▸ Work request:
Take the records below from their first line through the line holding "para exixirlle á", and set each of those lines down exactly, without pictures.
---------- Data for the task
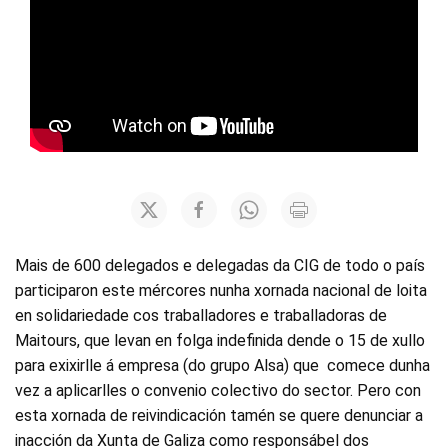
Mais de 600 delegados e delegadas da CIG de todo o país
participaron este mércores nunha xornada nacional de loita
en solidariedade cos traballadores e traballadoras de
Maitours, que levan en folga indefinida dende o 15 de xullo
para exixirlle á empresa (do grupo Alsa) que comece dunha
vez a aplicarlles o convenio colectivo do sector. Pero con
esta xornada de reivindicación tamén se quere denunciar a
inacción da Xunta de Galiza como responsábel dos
--------------------
▸ The completed task:
Mais de 600 delegados e delegadas da CIG de todo o país
participaron este mércores nunha xornada nacional de loita
en solidariedade cos traballadores e traballadoras de
Maitours, que levan en folga indefinida dende o 15 de xullo
para exixirlle á empresa (do grupo Alsa) que comece dunha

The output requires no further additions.